**WHAT THIS TASK INVOLVES:** In the listing below, every entry should be duplicated exactly.
○ ○ ○ ○ ○ ○ ○
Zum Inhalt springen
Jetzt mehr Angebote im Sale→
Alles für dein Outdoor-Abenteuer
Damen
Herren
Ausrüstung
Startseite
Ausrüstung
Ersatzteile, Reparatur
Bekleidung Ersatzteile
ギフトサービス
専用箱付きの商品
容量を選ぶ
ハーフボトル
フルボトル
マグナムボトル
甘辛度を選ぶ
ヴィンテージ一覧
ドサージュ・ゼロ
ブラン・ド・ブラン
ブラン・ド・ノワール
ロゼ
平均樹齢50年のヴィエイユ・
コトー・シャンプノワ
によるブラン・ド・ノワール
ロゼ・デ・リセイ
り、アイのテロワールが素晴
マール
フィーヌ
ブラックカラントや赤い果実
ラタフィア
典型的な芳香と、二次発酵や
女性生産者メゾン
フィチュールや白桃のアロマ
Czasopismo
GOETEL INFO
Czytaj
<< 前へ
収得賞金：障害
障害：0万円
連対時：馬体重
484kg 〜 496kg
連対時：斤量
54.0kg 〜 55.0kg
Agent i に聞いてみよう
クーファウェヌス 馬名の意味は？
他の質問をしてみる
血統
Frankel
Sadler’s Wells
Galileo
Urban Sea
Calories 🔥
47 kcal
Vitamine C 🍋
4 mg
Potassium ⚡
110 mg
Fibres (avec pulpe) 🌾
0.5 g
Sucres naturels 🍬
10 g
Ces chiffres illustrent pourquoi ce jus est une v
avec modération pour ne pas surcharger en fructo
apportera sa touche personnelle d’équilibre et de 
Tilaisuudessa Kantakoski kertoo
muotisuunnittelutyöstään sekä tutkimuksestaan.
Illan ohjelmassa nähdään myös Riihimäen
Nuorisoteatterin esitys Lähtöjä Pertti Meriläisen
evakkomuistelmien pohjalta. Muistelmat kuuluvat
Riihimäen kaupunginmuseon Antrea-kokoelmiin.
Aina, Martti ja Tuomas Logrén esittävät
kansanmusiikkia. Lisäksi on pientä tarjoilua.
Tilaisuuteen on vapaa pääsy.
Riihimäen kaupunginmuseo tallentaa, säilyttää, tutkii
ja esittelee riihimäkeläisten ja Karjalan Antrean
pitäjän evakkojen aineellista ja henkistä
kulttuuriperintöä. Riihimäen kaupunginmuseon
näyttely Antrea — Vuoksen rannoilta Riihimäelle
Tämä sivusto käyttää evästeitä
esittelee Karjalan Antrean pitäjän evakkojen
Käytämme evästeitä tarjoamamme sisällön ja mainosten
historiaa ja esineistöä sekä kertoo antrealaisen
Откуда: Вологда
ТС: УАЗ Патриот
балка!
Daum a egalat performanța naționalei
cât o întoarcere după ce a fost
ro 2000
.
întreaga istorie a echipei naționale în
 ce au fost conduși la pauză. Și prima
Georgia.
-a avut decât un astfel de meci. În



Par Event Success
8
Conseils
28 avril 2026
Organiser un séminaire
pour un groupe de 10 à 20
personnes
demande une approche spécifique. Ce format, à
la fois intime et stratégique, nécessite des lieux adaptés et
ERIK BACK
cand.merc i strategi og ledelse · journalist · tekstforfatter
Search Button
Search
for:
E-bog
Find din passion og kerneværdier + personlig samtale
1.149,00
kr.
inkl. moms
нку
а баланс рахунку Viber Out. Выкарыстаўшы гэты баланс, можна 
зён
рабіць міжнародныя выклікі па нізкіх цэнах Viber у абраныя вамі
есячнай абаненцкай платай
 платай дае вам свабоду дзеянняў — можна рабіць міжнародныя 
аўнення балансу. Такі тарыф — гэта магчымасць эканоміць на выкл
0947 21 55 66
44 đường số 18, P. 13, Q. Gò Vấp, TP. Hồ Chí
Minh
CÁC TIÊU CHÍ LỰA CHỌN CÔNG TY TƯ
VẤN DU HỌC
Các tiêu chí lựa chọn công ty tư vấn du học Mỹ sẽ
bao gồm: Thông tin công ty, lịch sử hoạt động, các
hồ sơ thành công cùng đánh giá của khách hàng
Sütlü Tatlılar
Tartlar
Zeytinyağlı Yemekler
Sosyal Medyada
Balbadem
○ ○ ○ ○ ○ ○ ○
**EXERCISE RESPONSE:**
Zum Inhalt springen
Jetzt mehr Angebote im Sale→
Alles für dein Outdoor-Abenteuer
Damen
Herren
Ausrüstung
Startseite
Ausrüstung
Ersatzteile, Reparatur
Bekleidung Ersatzteile
ギフトサービス
専用箱付きの商品
容量を選ぶ
ハーフボトル
フルボトル
マグナムボトル
甘辛度を選ぶ
ヴィンテージ一覧
ドサージュ・ゼロ
ブラン・ド・ブラン
ブラン・ド・ノワール
ロゼ
平均樹齢50年のヴィエイユ・
コトー・シャンプノワ
によるブラン・ド・ノワール
ロゼ・デ・リセイ
り、アイのテロワールが素晴
マール
フィーヌ
ブラックカラントや赤い果実
ラタフィア
典型的な芳香と、二次発酵や
女性生産者メゾン
フィチュールや白桃のアロマ
Czasopismo
GOETEL INFO
Czytaj
<< 前へ
収得賞金：障害
障害：0万円
連対時：馬体重
484kg 〜 496kg
連対時：斤量
54.0kg 〜 55.0kg
Agent i に聞いてみよう
クーファウェヌス 馬名の意味は？
他の質問をしてみる
血統
Frankel
Sadler’s Wells
Galileo
Urban Sea
Calories 🔥
47 kcal
Vitamine C 🍋
4 mg
Potassium ⚡
110 mg
Fibres (avec pulpe) 🌾
0.5 g
Sucres naturels 🍬
10 g
Ces chiffres illustrent pourquoi ce jus est une v
avec modération pour ne pas surcharger en fructo
apportera sa touche personnelle d’équilibre et de 
Tilaisuudessa Kantakoski kertoo
muotisuunnittelutyöstään sekä tutkimuksestaan.
Illan ohjelmassa nähdään myös Riihimäen
Nuorisoteatterin esitys Lähtöjä Pertti Meriläisen
evakkomuistelmien pohjalta. Muistelmat kuuluvat
Riihimäen kaupunginmuseon Antrea-kokoelmiin.
Aina, Martti ja Tuomas Logrén esittävät
kansanmusiikkia. Lisäksi on pientä tarjoilua.
Tilaisuuteen on vapaa pääsy.
Riihimäen kaupunginmuseo tallentaa, säilyttää, tutkii
ja esittelee riihimäkeläisten ja Karjalan Antrean
pitäjän evakkojen aineellista ja henkistä
kulttuuriperintöä. Riihimäen kaupunginmuseon
näyttely Antrea — Vuoksen rannoilta Riihimäelle
Tämä sivusto käyttää evästeitä
esittelee Karjalan Antrean pitäjän evakkojen
Käytämme evästeitä tarjoamamme sisällön ja mainosten
historiaa ja esineistöä sekä kertoo antrealaisen
Откуда: Вологда
ТС: УАЗ Патриот
балка!
Daum a egalat performanța naționalei
cât o întoarcere după ce a fost
ro 2000
.
întreaga istorie a echipei naționale în
 ce au fost conduși la pauză. Și prima
Georgia.
-a avut decât un astfel de meci. În



Par Event Success
8
Conseils
28 avril 2026
Organiser un séminaire
pour un groupe de 10 à 20
personnes
demande une approche spécifique. Ce format, à
la fois intime et stratégique, nécessite des lieux adaptés et
ERIK BACK
cand.merc i strategi og ledelse · journalist · tekstforfatter
Search Button
Search
for:
E-bog
Find din passion og kerneværdier + personlig samtale
1.149,00
kr.
inkl. moms
нку
а баланс рахунку Viber Out. Выкарыстаўшы гэты баланс, можна 
зён
рабіць міжнародныя выклікі па нізкіх цэнах Viber у абраныя вамі
есячнай абаненцкай платай
 платай дае вам свабоду дзеянняў — можна рабіць міжнародныя 
аўнення балансу. Такі тарыф — гэта магчымасць эканоміць на выкл
0947 21 55 66
44 đường số 18, P. 13, Q. Gò Vấp, TP. Hồ Chí
Minh
CÁC TIÊU CHÍ LỰA CHỌN CÔNG TY TƯ
VẤN DU HỌC
Các tiêu chí lựa chọn công ty tư vấn du học Mỹ sẽ
bao gồm: Thông tin công ty, lịch sử hoạt động, các
hồ sơ thành công cùng đánh giá của khách hàng
Sütlü Tatlılar
Tartlar
Zeytinyağlı Yemekler
Sosyal Medyada
Balbadem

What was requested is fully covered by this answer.